On 8/13/19 12:01 AM, Daniel Henrique Barboza wrote:
The comment I have here is that you're changing
virConsoleShutdown
API for all callers, with this new boolean value 'needAbort', because of a
scenario (virStreamRecv being called before) that happens only on
virConsoleEventOnStream.
This is what I wondered in the review of the previous version of this
patch:
"Shouldn't we call virStreamFinish if got=0 and only report an error if
virStreamFinish returns -1?"
I tried it out and it worked like a charm for me:
diff --git a/tools/virsh-console.c b/tools/virsh-console.c
index e16f841..998662c 100644
--- a/tools/virsh-console.c
+++ b/tools/virsh-console.c
@@ -172,9 +172,12 @@ virConsoleEventOnStream(virStreamPtr st,
if (got == -2)
goto cleanup; /* blocking */
if (got <= 0) {
- if (got == 0)
- virReportError(VIR_ERR_INTERNAL_ERROR, "%s",
- _("console stream EOF"));
+ if (got == 0) {
+ got = virStreamFinish(st);
+ if (got != 0)
+ virReportError(VIR_ERR_INTERNAL_ERROR, "%s",
+ _("console stream EOF"));
+ }
virConsoleShutdown(con);
goto cleanup;
I didn't see any errors by calling virStreamFinish() before
virStreamAbort()
being called by virConsoleShutdown() right after (and by reading the code,
it appears to be an OK usage), so I am skeptical about safeguarding the
virStreamAbort() call with a boolean value like you're making here.

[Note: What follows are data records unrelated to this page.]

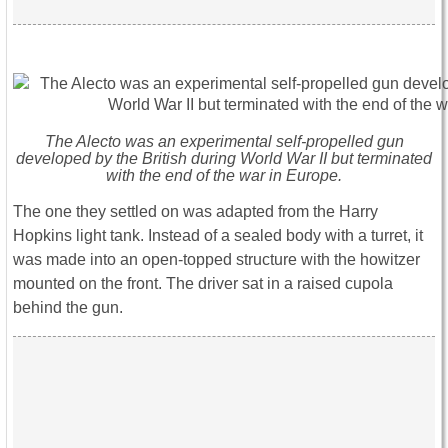
The Alecto was an experimental self-propelled gun
developed by the British during World War II but terminated
with the end of the war in Europe.
The one they settled on was adapted from the Harry
Hopkins light tank. Instead of a sealed body with a turret, it
was made into an open-topped structure with the howitzer
mounted on the front. The driver sat in a raised cupola
behind the gun.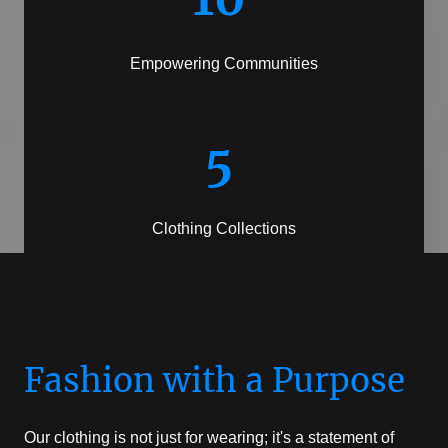
Empowering Communities
5
Clothing Collections
Fashion with a Purpose
Our clothing is not just for wearing; it's a statement of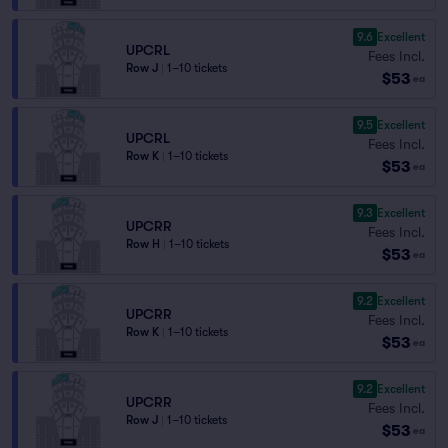
9.6
Excellent
UPCRL
Fees Incl.
Row J
|
1–10 tickets
$53
ea
9.5
Excellent
UPCRL
Fees Incl.
Row K
|
1–10 tickets
$53
ea
9.3
Excellent
UPCRR
Fees Incl.
Row H
|
1–10 tickets
$53
ea
9.2
Excellent
UPCRR
Fees Incl.
Row K
|
1–10 tickets
$53
ea
9.2
Excellent
UPCRR
Fees Incl.
Row J
|
1–10 tickets
$53
ea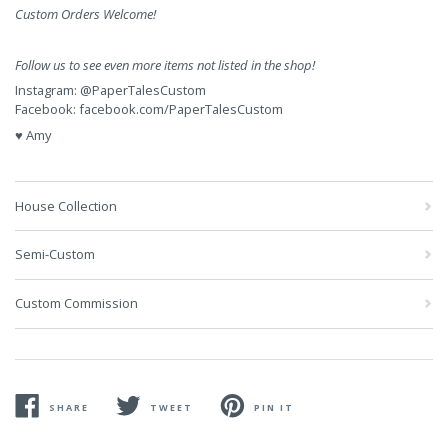
Custom Orders Welcome!
Follow us to see even more items not listed in the shop!
Instagram:
@PaperTalesCustom
Facebook:
facebook.com/PaperTalesCustom
♥ Amy
House Collection
Semi-Custom
Custom Commission
SHARE
TWEET
PIN IT
SHARE
TWEET
PIN
ON
ON
ON
FACEBOOK
TWITTER
PINTEREST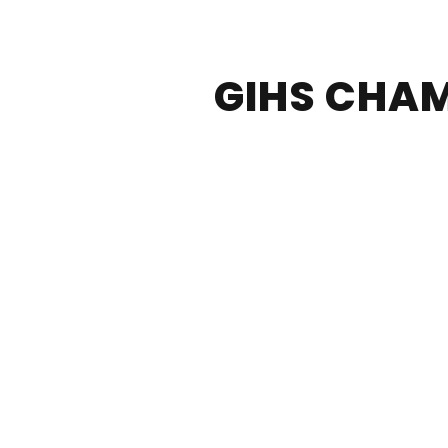
GIHS CHAM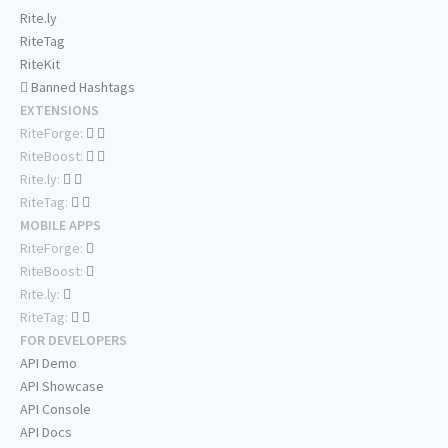
Rite.ly
RiteTag
RiteKit
Banned Hashtags
EXTENSIONS
RiteForge:
RiteBoost:
Rite.ly:
RiteTag:
MOBILE APPS
RiteForge:
RiteBoost:
Rite.ly:
RiteTag:
FOR DEVELOPERS
API Demo
API Showcase
API Console
API Docs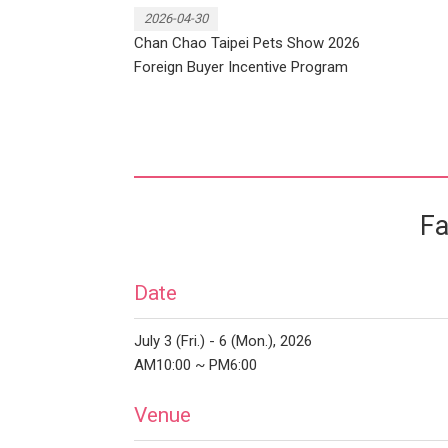
2026-04-30
Chan Chao Taipei Pets Show 2026
Foreign Buyer Incentive Program
Fa
Date
July 3 (Fri.) - 6 (Mon.), 2026
AM10:00 ~ PM6:00
Venue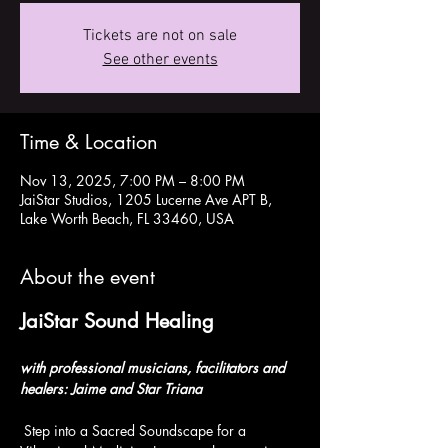
Tickets are not on sale
See other events
Time & Location
Nov 13, 2025, 7:00 PM – 8:00 PM
JaiStar Studios, 1205 Lucerne Ave APT B,
Lake Worth Beach, FL 33460, USA
About the event
JaiStar Sound Healing  
with professional musicians, facilitators and 
healers: Jaime and Star Triana
 Step into a Sacred Soundscape for a 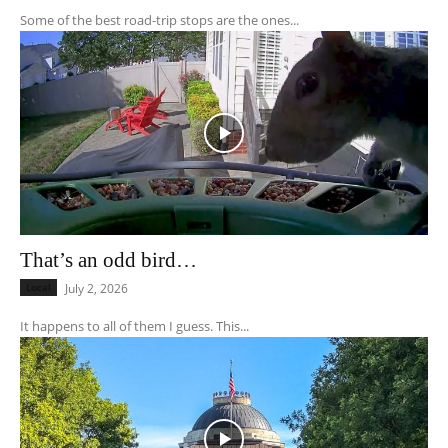
Some of the best road-trip stops are the ones...
That’s an odd bird…
Local
July 2, 2026
It happens to all of them I guess. This...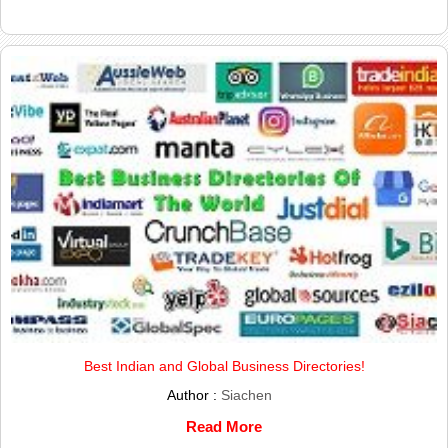
Best Indian and Global Business Directories!
Author :
Siachen
Read More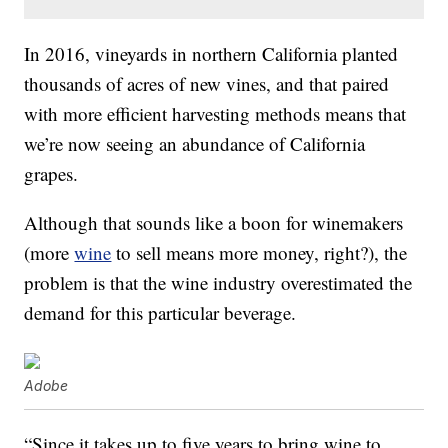
In 2016, vineyards in northern California planted
thousands of acres of new vines, and that paired
with more efficient harvesting methods means that
we’re now seeing an abundance of California
grapes.
Although that sounds like a boon for winemakers
(more
wine
to sell means more money, right?), the
problem is that the wine industry overestimated the
demand for this particular beverage.
Adobe
“Since it takes up to five years to bring wine to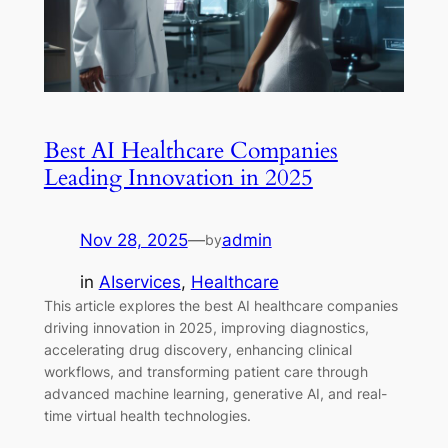
Best AI Healthcare Companies
Leading Innovation in 2025
Nov 28, 2025
—
admin
by
in
AIservices
, 
Healthcare
This article explores the best AI healthcare companies
driving innovation in 2025, improving diagnostics,
accelerating drug discovery, enhancing clinical
workflows, and transforming patient care through
advanced machine learning, generative AI, and real-
time virtual health technologies.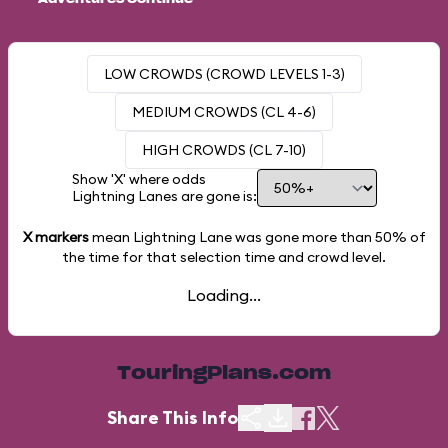
LOW CROWDS (CROWD LEVELS 1-3)
MEDIUM CROWDS (CL 4-6)
HIGH CROWDS (CL 7-10)
Show 'X' where odds
Lightning Lanes are gone is:
X markers
mean Lightning Lane was gone more than
50%
of
the time for that selection time and crowd level.
Loading...
TouringPlans.com
Share This Info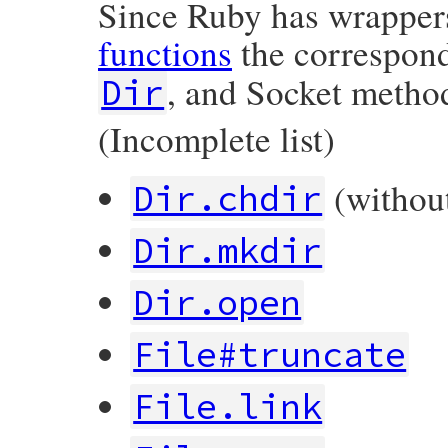
Since Ruby has wrappe
functions
the correspon
, and Socket method
Dir
(Incomplete list)
(without
Dir.chdir
Dir.mkdir
Dir.open
File#truncate
File.link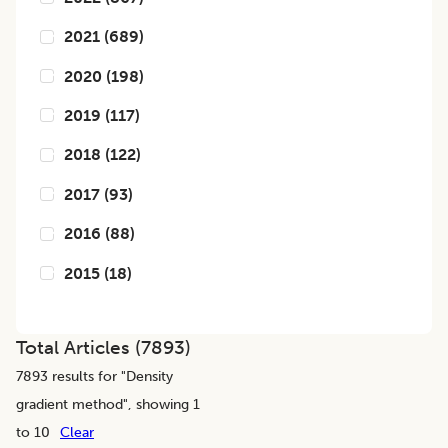
2021
(
689
)
2020
(
198
)
2019
(
117
)
2018
(
122
)
2017
(
93
)
2016
(
88
)
2015
(
18
)
Total Articles (
7893
)
7893
results for "
Density
gradient method
", showing 1
to 10
Clear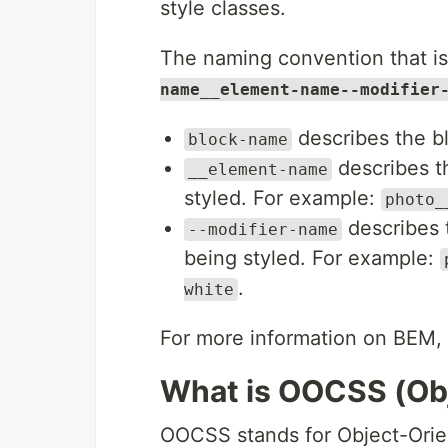
style classes.
The naming convention that 
name__element-name--modifier
describes the bl
block-name
describes th
__element-name
styled. For example:
photo_
describes t
--modifier-name
being styled. For example:
.
white
For more information on BEM
What is OOCSS (Ob
OOCSS stands for Object-Orien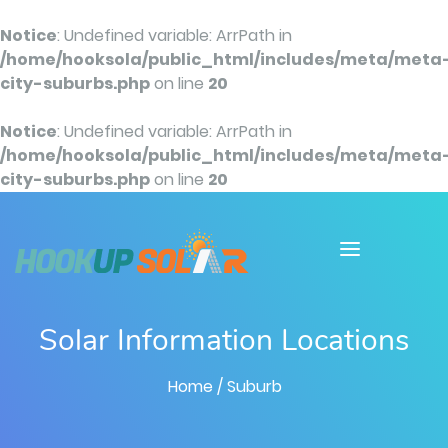
Notice
: Undefined variable: ArrPath in
/home/hooksola/public_html/includes/meta/meta
city-suburbs.php
on line
20
Notice
: Undefined variable: ArrPath in
/home/hooksola/public_html/includes/meta/meta
city-suburbs.php
on line
20
Solar Information Locations
Home
/ Suburb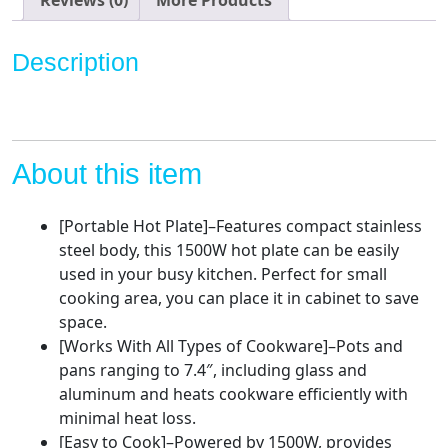
Burner,
Portable
Description
Countertop
Burner
Stainless
Steel,
Easy
About this item
to
Clean,CMHP-
[Portable Hot Plate]–Features compact stainless
C150N
steel body, this 1500W hot plate can be easily
quantity
used in your busy kitchen. Perfect for small
cooking area, you can place it in cabinet to save
space.
[Works With All Types of Cookware]–Pots and
pans ranging to 7.4″, including glass and
aluminum and heats cookware efficiently with
minimal heat loss.
[Easy to Cook]–Powered by 1500W, provides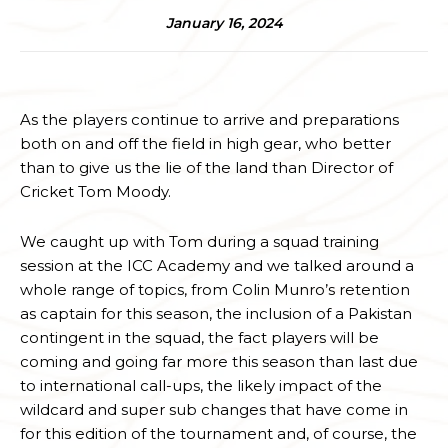
January 16, 2024
As the players continue to arrive and preparations
both on and off the field in high gear, who better
than to give us the lie of the land than Director of
Cricket Tom Moody.
We caught up with Tom during a squad training
session at the ICC Academy and we talked around a
whole range of topics, from Colin Munro’s retention
as captain for this season, the inclusion of a Pakistan
contingent in the squad, the fact players will be
coming and going far more this season than last due
to international call-ups, the likely impact of the
wildcard and super sub changes that have come in
for this edition of the tournament and, of course, the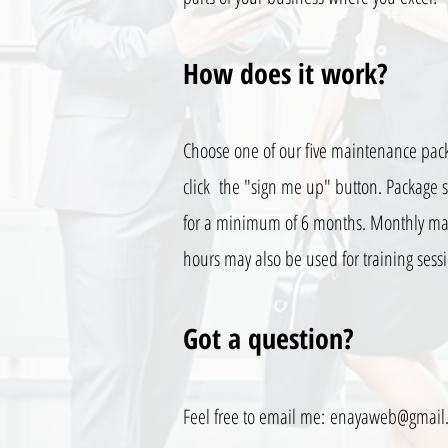
How does it work?
Choose one of our five maintenance pac
click the "sign me up" button. Package s
for a minimum of 6 months. Monthly m
hours may also be used for training sess
Got a question?
Feel free to email me:
enayaweb@gmail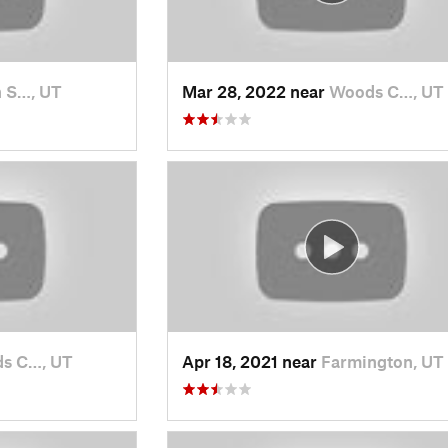
 S…, UT
Mar 28, 2022 near
Woods C…, UT
s C…, UT
Apr 18, 2021 near
Farmington, UT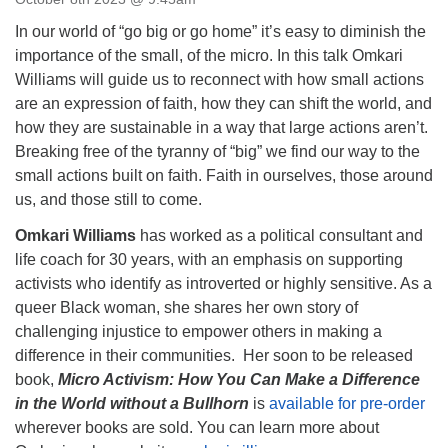
Directions
In our world of “go big or go home” it’s easy to diminish the
Email:
importance of the small, of the micro. In this talk Omkari
info@vashonislanduu.org
Williams will guide us to reconnect with how small actions
are an expression of faith, how they can shift the world, and
how they are sustainable in a way that large actions aren’t.
Breaking free of the tyranny of “big” we find our way to the
small actions built on faith. Faith in ourselves, those around
us, and those still to come.
Omkari Williams
has worked as a political consultant and
life coach for 30 years, with an emphasis on supporting
activists who identify as introverted or highly sensitive. As a
queer Black woman, she shares her own story of
challenging injustice to empower others in making a
difference in their communities. Her soon to be released
book,
Micro Activism: How You Can Make a Difference
in the World without a Bullhorn
is
available for pre-order
wherever books are sold. You can learn more about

To be clear, I'm not saying your patch is wrong - and perhaps there is a
case
for that safeguard inside virConsoleShutdown like you're doing here. My
point here is that if the code I shown above isn't breaking anything,
I'd rather
go for that.
I agree that this is better solution. One way to view libvirt streams is
as a pipe. What is written on one side appears on the other. In the
analogy, if a reader gets 0 bytes from the pipe on read() they know it's
EOF and they call close() (or virStreamFinish() in this case).